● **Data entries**

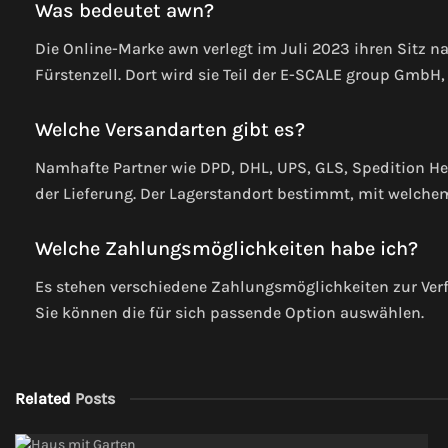
Was bedeutet awn?
Die Online-Marke awn verlegt im Juli 2023 ihren Sitz n
Fürstenzell. Dort wird sie Teil der E-SCALE group GmbH
Welche Versandarten gibt es?
Namhafte Partner wie DPD, DHL, UPS, GLS, Spedition H
der Lieferung. Der Lagerstandort bestimmt, mit welch
Welche Zahlungsmöglichkeiten habe ich?
Es stehen verschiedene Zahlungsmöglichkeiten zur Verf
Sie können die für sich passende Option auswählen.
Related
Posts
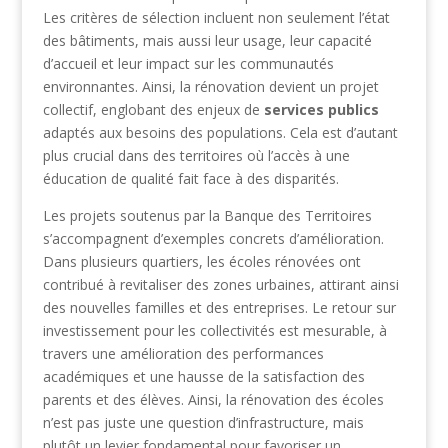
Les critères de sélection incluent non seulement l’état
des bâtiments, mais aussi leur usage, leur capacité
d’accueil et leur impact sur les communautés
environnantes. Ainsi, la rénovation devient un projet
collectif, englobant des enjeux de
services publics
adaptés aux besoins des populations. Cela est d’autant
plus crucial dans des territoires où l’accès à une
éducation de qualité fait face à des disparités.
Les projets soutenus par la Banque des Territoires
s’accompagnent d’exemples concrets d’amélioration.
Dans plusieurs quartiers, les écoles rénovées ont
contribué à revitaliser des zones urbaines, attirant ainsi
des nouvelles familles et des entreprises. Le retour sur
investissement pour les collectivités est mesurable, à
travers une amélioration des performances
académiques et une hausse de la satisfaction des
parents et des élèves. Ainsi, la rénovation des écoles
n’est pas juste une question d’infrastructure, mais
plutôt un levier fondamental pour favoriser un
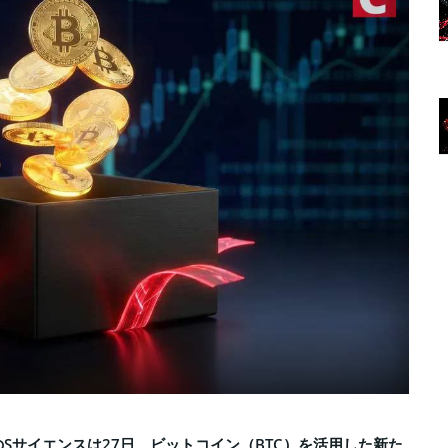
Sサイエンスは27日、ビットコイン（BTC）を活用した新た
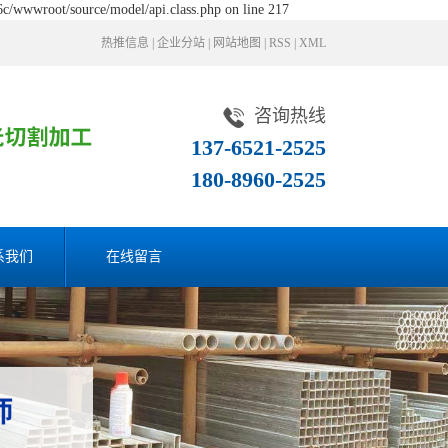
c/wwwroot/source/model/api.class.php on line 217
热推信息
|
企业分站
|
网站地图
|
RSS
|
XML
咨询热线
137-6521-2525
180-8960-2525
系我们
在线留言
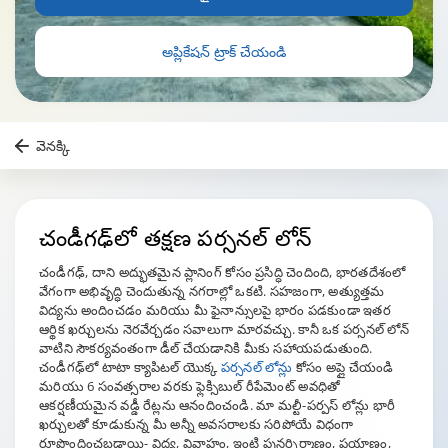
అప్లికేషన్ ట్రాక్ చేయండి
వెనక్కి
చండీగఢ్
‌లో తక్షణ పర్సనల్ లోన్
చండీగఢ్, దాని అద్భుతమైన ప్లానింగ్ కోసం ప్రసిద్ధి చెందింది, భారతదేశంలో
వేగంగా అభివృద్ధి చెందుతున్న నగరాల్లో ఒకటి. సహజంగా, అత్యుత్తమ
విద్యను అందించడం మరియు మీ ఫైనాన్సులపై భారం పడకుండా ఇతర
ఆర్థిక ఖర్చులను నెరవేర్చడం సవాలుగా మారవచ్చు. కానీ ఒక పర్సనల్ లోన్
వాటిని సౌకర్యవంతంగా డీల్ చేయడానికి మీకు సహాయపడుతుంది.
చండీగఢ్‌లో టాటా క్యాపిటల్ యొక్క
పర్సనల్ లోన్లు
కోసం అప్లై చేయండి
మరియు 6 సంవత్సరాల వరకు ఫ్లెక్సిబుల్ రీపేమెంట్ అవధితో
ఆకర్షణీయమైన వడ్డీ రేట్లను ఆనందించండి. మా మల్టీ-పర్పస్ లోన్లు భారీ
ఖర్చులతో కూడుకున్న మీ అన్నీ అవసరాలకు సరిపోయే విధంగా
రూపొందించబడ్డాయి- విద్య, వివాహం, ఇంటి పునర్నిర్మాణం, ప్రయాణం,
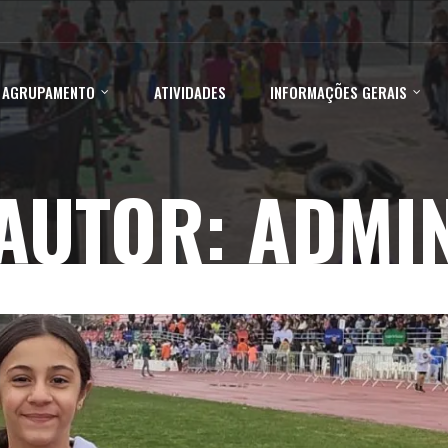
 AGRUPAMENTO
ATIVIDADES
INFORMAÇÕES GERAIS
AUTOR:
ADMI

● **ASSIGNED TASK**
Give back only the lines from the one that carries "పర్సనల్ లోన్లు" through the final line above, both included. Drop all pictures.

● **ANSWER SECTION**
పర్సనల్ లోన్లు
కోసం అప్లై చేయండి
మరియు 6 సంవత్సరాల వరకు ఫ్లెక్సిబుల్ రీపేమెంట్ అవధితో
ఆకర్షణీయమైన వడ్డీ రేట్లను ఆనందించండి. మా మల్టీ-పర్పస్ లోన్లు భారీ
ఖర్చులతో కూడుకున్న మీ అన్నీ అవసరాలకు సరిపోయే విధంగా
రూపొందించబడ్డాయి- విద్య, వివాహం, ఇంటి పునర్నిర్మాణం, ప్రయాణం,
 AGRUPAMENTO
ATIVIDADES
INFORMAÇÕES GERAIS
AUTOR:
ADMI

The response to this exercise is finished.